RECORDED DATA:

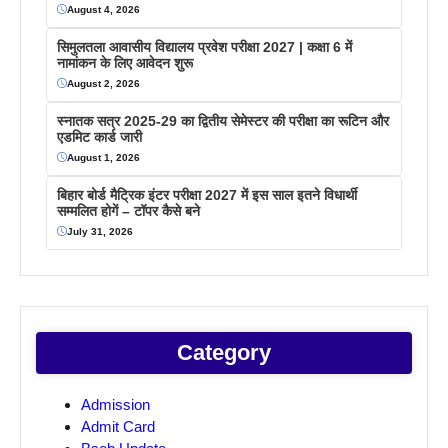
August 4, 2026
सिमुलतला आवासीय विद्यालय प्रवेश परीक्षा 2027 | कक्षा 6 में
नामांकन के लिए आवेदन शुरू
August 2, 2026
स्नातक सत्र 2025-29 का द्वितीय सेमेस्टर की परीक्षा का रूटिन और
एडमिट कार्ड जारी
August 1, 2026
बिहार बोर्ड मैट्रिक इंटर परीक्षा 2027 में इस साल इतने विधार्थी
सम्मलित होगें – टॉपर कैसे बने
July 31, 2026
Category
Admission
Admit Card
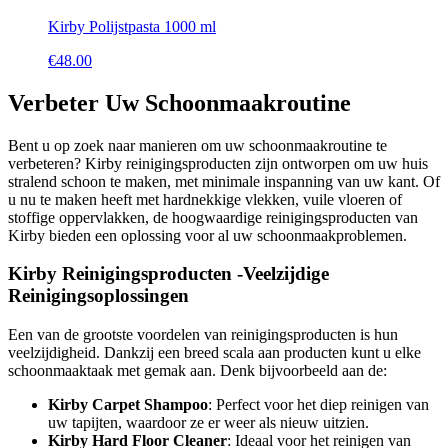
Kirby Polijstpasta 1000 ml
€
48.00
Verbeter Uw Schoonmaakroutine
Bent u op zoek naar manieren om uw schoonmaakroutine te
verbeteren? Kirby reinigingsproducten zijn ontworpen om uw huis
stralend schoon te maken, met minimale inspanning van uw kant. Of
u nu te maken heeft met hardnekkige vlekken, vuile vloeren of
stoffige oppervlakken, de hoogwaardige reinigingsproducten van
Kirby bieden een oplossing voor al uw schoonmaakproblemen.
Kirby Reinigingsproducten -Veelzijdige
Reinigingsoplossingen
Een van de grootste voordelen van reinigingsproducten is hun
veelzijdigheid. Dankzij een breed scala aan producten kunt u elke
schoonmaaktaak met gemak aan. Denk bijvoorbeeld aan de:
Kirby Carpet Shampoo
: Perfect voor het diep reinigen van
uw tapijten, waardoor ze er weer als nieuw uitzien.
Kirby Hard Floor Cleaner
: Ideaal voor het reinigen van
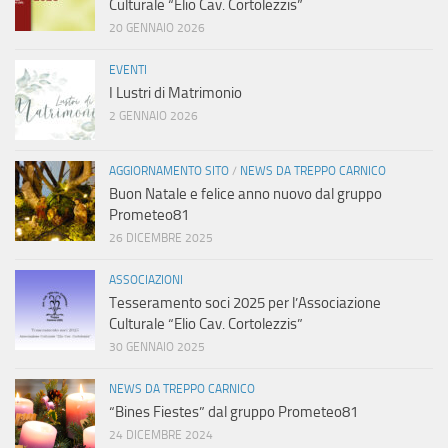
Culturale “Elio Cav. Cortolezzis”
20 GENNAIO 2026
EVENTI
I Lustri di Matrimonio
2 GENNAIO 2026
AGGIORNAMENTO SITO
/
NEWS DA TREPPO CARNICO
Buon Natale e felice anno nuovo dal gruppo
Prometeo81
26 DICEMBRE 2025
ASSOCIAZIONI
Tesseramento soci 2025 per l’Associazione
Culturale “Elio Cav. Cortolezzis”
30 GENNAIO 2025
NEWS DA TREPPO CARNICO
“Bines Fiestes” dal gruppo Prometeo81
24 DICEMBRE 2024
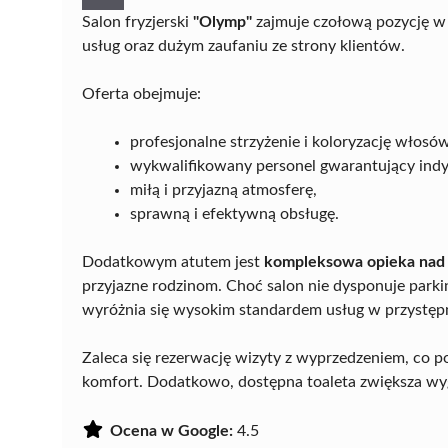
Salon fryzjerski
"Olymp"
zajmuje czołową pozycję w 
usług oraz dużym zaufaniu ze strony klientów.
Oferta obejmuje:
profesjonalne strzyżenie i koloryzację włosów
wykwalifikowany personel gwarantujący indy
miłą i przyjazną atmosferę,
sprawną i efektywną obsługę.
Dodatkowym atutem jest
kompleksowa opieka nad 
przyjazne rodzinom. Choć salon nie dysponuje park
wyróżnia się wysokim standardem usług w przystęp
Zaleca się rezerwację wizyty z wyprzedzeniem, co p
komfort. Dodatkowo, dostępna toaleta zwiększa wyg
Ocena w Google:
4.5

...

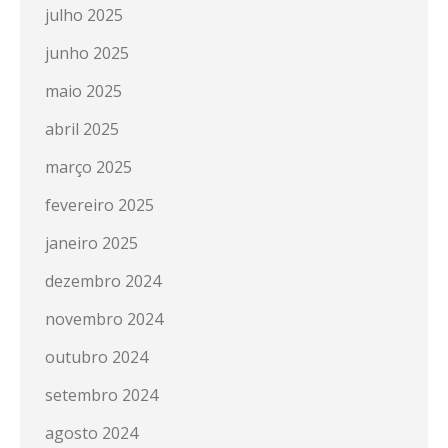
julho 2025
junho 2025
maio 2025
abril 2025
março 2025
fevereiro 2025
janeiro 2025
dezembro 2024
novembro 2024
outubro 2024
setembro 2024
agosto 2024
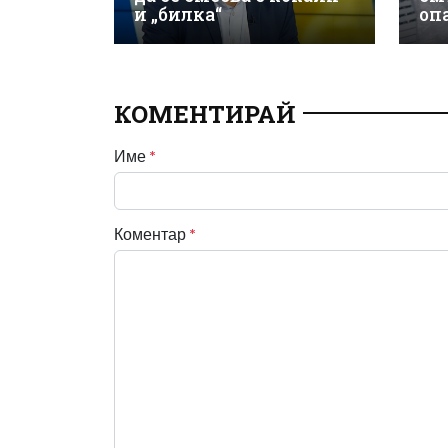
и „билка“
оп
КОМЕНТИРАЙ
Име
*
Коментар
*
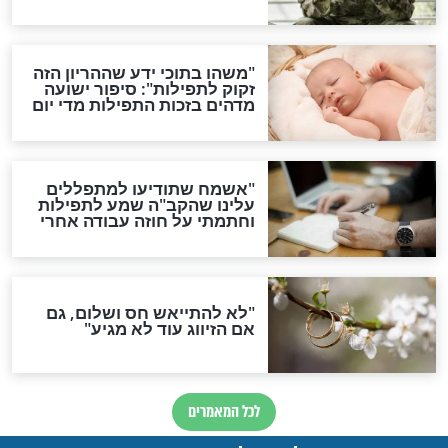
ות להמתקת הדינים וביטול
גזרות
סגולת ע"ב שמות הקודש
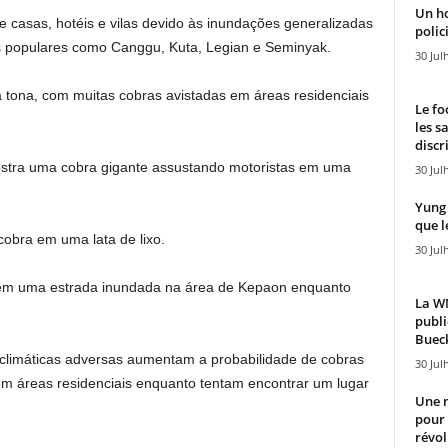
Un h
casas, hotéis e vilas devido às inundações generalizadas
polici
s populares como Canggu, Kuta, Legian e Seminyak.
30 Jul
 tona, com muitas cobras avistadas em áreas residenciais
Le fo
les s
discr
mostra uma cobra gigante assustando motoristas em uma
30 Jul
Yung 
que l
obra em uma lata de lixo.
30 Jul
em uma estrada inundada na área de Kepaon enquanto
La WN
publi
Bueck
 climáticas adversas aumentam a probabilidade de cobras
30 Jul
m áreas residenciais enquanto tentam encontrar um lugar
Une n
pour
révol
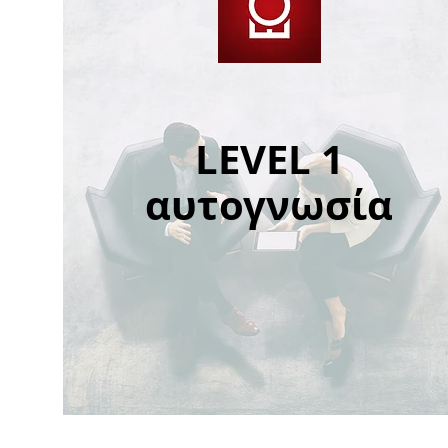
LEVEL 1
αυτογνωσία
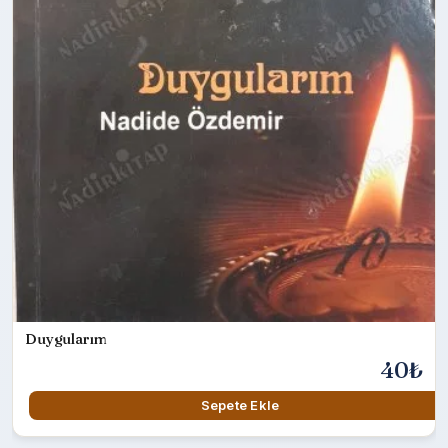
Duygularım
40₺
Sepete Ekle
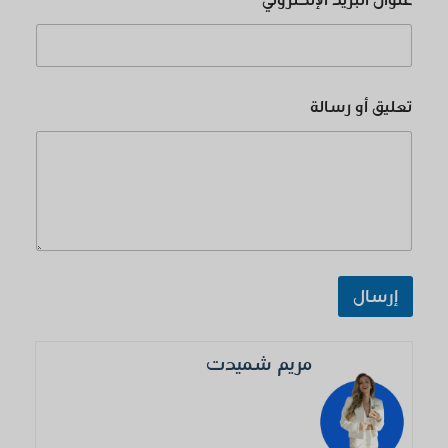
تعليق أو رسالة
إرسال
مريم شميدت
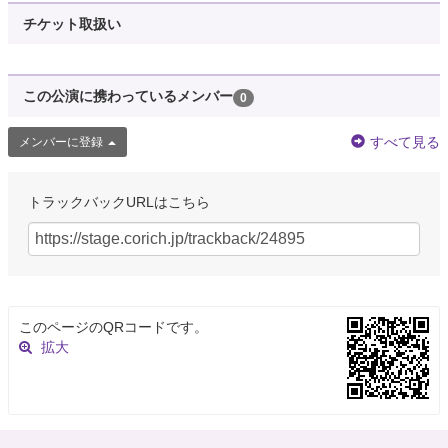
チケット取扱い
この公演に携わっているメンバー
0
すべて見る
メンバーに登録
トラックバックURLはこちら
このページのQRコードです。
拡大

WHAT TO DO:
Start with the line above containing "August 4, 2026" and end with the line containing "miłą i przyjazną". Set down that stretch exactly, without any pictures.

OUTPUT OF THE TASK:
August 4, 2026
सिमुलतला आवासीय विद्यालय प्रवेश परीक्षा 2027 | कक्षा 6 में
नामांकन के लिए आवेदन शुरू
August 2, 2026
स्नातक सत्र 2025-29 का द्वितीय सेमेस्टर की परीक्षा का रूटिन और
एडमिट कार्ड जारी
August 1, 2026
बिहार बोर्ड मैट्रिक इंटर परीक्षा 2027 में इस साल इतने विधार्थी
सम्मलित होगें – टॉपर कैसे बने
July 31, 2026
Category
Admission
Admit Card
Kirby Polijstpasta 1000 ml
€
48.00
Verbeter Uw Schoonmaakroutine
Bent u op zoek naar manieren om uw schoonmaakroutine te
verbeteren? Kirby reinigingsproducten zijn ontworpen om uw huis
stralend schoon te maken, met minimale inspanning van uw kant. Of
u nu te maken heeft met hardnekkige vlekken, vuile vloeren of
stoffige oppervlakken, de hoogwaardige reinigingsproducten van
Kirby bieden een oplossing voor al uw schoonmaakproblemen.
Kirby Reinigingsproducten -Veelzijdige
Reinigingsoplossingen
Een van de grootste voordelen van reinigingsproducten is hun
veelzijdigheid. Dankzij een breed scala aan producten kunt u elke
schoonmaaktaak met gemak aan. Denk bijvoorbeeld aan de:
Kirby Carpet Shampoo
: Perfect voor het diep reinigen van
uw tapijten, waardoor ze er weer als nieuw uitzien.
Kirby Hard Floor Cleaner
: Ideaal voor het reinigen van
Culturale “Elio Cav. Cortolezzis”
20 GENNAIO 2026
EVENTI
I Lustri di Matrimonio
2 GENNAIO 2026
AGGIORNAMENTO SITO
/
NEWS DA TREPPO CARNICO
Buon Natale e felice anno nuovo dal gruppo
Prometeo81
26 DICEMBRE 2025
ASSOCIAZIONI
Tesseramento soci 2025 per l’Associazione
Culturale “Elio Cav. Cortolezzis”
30 GENNAIO 2025
NEWS DA TREPPO CARNICO
“Bines Fiestes” dal gruppo Prometeo81
24 DICEMBRE 2024
Salon fryzjerski
"Olymp"
zajmuje czołową pozycję w 
usług oraz dużym zaufaniu ze strony klientów.
Oferta obejmuje:
profesjonalne strzyżenie i koloryzację włosów
wykwalifikowany personel gwarantujący indy
miłą i przyjazną atmosferę,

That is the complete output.